[[ Records to process open ]]

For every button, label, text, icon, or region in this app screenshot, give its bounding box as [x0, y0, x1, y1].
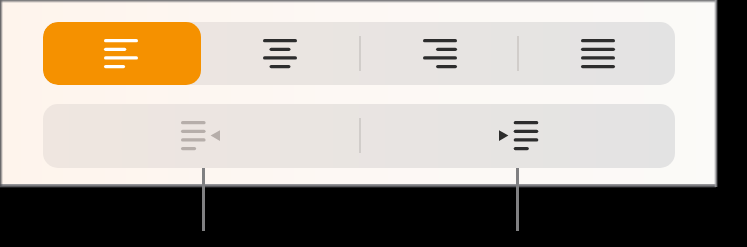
other: Align center: [263, 38, 297, 70]
button[interactable]: Align left: [43, 22, 201, 85]
button[interactable]: Decrease indent: [43, 104, 359, 168]
other: Increase indent: [499, 120, 539, 152]
button[interactable]: Increase indent: [359, 104, 675, 168]
button[interactable]: Justify: [517, 22, 675, 85]
button[interactable]: Align center: [201, 22, 359, 85]
button[interactable]: Align right: [359, 22, 517, 85]
other: Justify: [581, 38, 615, 70]
other: Align left: [104, 38, 138, 70]
other: Align right: [423, 38, 457, 70]
other: Decrease indent: [181, 120, 221, 152]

[[ Records to process closed ]]

What is required: From the first line to the last, repeat the material exactly, but drop the pictures.

Written solution:
For every button, label, text, icon, or region in this app screenshot, give its bounding box as [x0, y0, x1, y1].
other: Align center: [263, 38, 297, 70]
button[interactable]: Align left: [43, 22, 201, 85]
button[interactable]: Decrease indent: [43, 104, 359, 168]
other: Increase indent: [499, 120, 539, 152]
button[interactable]: Increase indent: [359, 104, 675, 168]
button[interactable]: Justify: [517, 22, 675, 85]
button[interactable]: Align center: [201, 22, 359, 85]
button[interactable]: Align right: [359, 22, 517, 85]
other: Justify: [581, 38, 615, 70]
other: Align left: [104, 38, 138, 70]
other: Align right: [423, 38, 457, 70]
other: Decrease indent: [181, 120, 221, 152]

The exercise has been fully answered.